Flixbusse auch in der Schweiz?

Liberalisiertes Verkehrssystem: Gute Preise, schlechte Infrastruktur, mangelnde Qualität
Veröffentlicht: 30. Aug 2024 - Zuletzt Aktualisiert: 30. Aug 2024

Im Jahr 2015 liberalisierte der damalige Wirtschaftsminister und heutige Präsident Emmanuel Macron den Busverkehr in Frankreich. Emmanuel Macron versprach mit der Liberalisierung des Autobus-Verkehrs zehntausende neue Arbeitsplätze und erschwingliche Preise auch für ärmere Bevölkerungsgruppen. 

Die Kosten für Busreisen sind im Vergleich zu anderen Verkehrsmitteln tatsächlich niedriger, schreibt Nora Züst auf INFOsperber. Während der Preis für eine Reise von Lille nach Paris mit dem TGV bei mindestens 40 Euro liegt, ist diese mit dem Flixbus für 8 Euro zu haben. 

Der grösste Player der «Macron-Busse» ist das deutsche Transportunternehmen Flixbus, das um die 70 Prozent der Reisenden nutzen, direkt gefolgt von Ouibus-Blabla-Car mit 30 Prozent. Die sogenannten «Macron-Busse» verbreiteten sich und zogen mit attraktiven Preisen immer mehr Reisende an, aber es hapert an der notwendigen Infrastruktur.  

«Die Linien der ‹Macron-Busse› haben sich spontan und anarchisch entwickelt», sagt Michel Quidort, Präsident des Nationalen Verbands der Verkehrsnutzerverbände (FNAUT). «Jedoch schuf die Reform viel weniger Arbeitsplätze als vorgesehen, momentan etwa 2000. Es braucht dringend Haltestellen mit einem gewissen Mindest-Service, der gewährleistet werden muss, zum Beispiel Schalter, um Billette zu kaufen, einen Warteraum, Bildschirme mit Infos und einen Ruheraum für die Angestellten», so Quidort.

Qualitätsmängel würden leider nicht systematisch erfasst. Viele Probleme, besonders im Kundenkontakt, seien auf das Geschäftsmodell von Flixbus zurückzuführen.
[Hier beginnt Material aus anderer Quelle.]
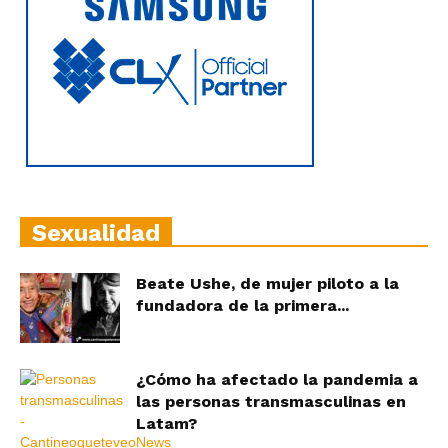
Sexualidad
Beate Ushe, de mujer piloto a la
fundadora de la primera...
¿Cómo ha afectado la pandemia a
las personas transmasculinas en
Latam?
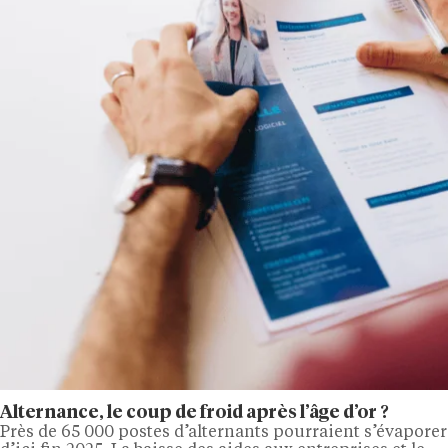
Alternance, le coup de froid après l’âge d’or ?
Près de 65 000 postes d’alternants pourraient s’évaporer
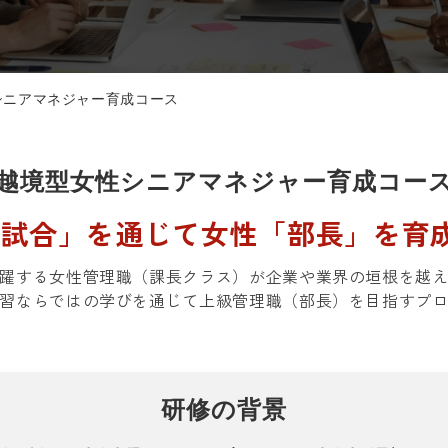
シニアマネジャー育成コース
越境型女性シニアマネジャー育成コー
流試合」を通じて女性「部長」を育
躍する女性管理職（課長クラス）が企業や業界の垣根を越
習ならではの学びを通じて上級管理職（部長）を目指すプ
研修の背景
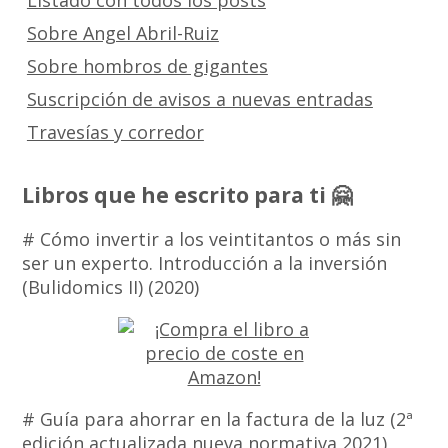
Listado con todos los posts
Sobre Angel Abril-Ruiz
Sobre hombros de gigantes
Suscripción de avisos a nuevas entradas
Travesías y corredor
Libros que he escrito para ti 🤗
# Cómo invertir a los veintitantos o más sin
ser un experto. Introducción a la inversión
(Bulidomics II) (2020)
# Guía para ahorrar en la factura de la luz (2ª
edición actualizada nueva normativa 2021)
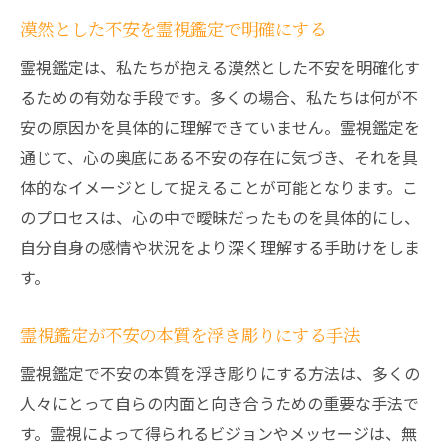
漠然とした不安を霊視鑑定で明確にする
霊視鑑定は、私たちが抱える漠然とした不安を明確化す
るための有効な手段です。多くの場合、私たちは何が不
安の原因かを具体的に理解できていません。霊視鑑定を
通じて、心の奥底にある不安の存在に気づき、それを具
体的なイメージとして捉えることが可能となります。こ
のプロセスは、心の中で曖昧だったものを具体的にし、
自分自身の感情や状況をより深く理解する手助けをしま
す。
霊視鑑定が不安の本質を浮き彫りにする手法
霊視鑑定で不安の本質を浮き彫りにする方法は、多くの
人々にとって自らの内面と向き合うための重要な手法で
す。霊視によって得られるビジョンやメッセージは、無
Denn das Unternehmen besitze selbst fast keine Busse, sondern beschäftige lokale kleine und mittlere Unternehmen, welche die Buslinien betreiben. 

Die Schweiz gilt für Quidort als europaweites Vorbild. «Für eine Tagung in Saas-Fee fuhr ich von Paris nach Lausanne, von Lausanne nach Brig und dort wartete direkt das Postauto, das mich nach Saas-Fee brachte – mit einem einzigen Ticket», sagt Quidort. 

In Frankreich existieren für jedes Verkehrsunternehmen unterschiedliche Apps – der Ticketkauf wird so zum Jonglieren. Trotzdem will Flixbus auch in der Schweiz Fuss fassen.  Das Schweizer Bundesamt für Verkehr erteilte im Jahr 2018 das erste Mal eine Konzession an Domo, das kurze Zeit später von Eurobus übernommen wurde. Die Vorschriften sind aber restriktiv, und das Monopol der SBB ist stark. Eurobus stellte den Betrieb aufgrund fehlender Nachfrage wieder ein. 
Diese restriktive Praxis des Bundes könnte sich aber ändern. Die EU verlangt in den Verhandlungen um den neuen EU-Rahmenvertrag eine Liberalisierung des Personenverkehrs, was in den meisten EU-Ländern schon Praxis ist. Diverse Schweizer Akteure zeigen sich alarmiert angesichts einer Liberalisierung des Schienenverkehrs. Die Gewerkschaften warnen vor der Gefährdung des gut funktionierenden öffentlichen Verkehrs in der Schweiz. Auch die SBB befürchten eine Einschränkung des Schweizer Taktfahrplans sowie der Pünktlichkeit. Bundesrat Albert Rösti betonte im Mai gegenüber Radio SRF, dass der Schweizer Taktfahrplan weiter Vorrang habe, aber eine Ausweitung der internationalen Städteverbindungen im Interesse der Schweiz liege.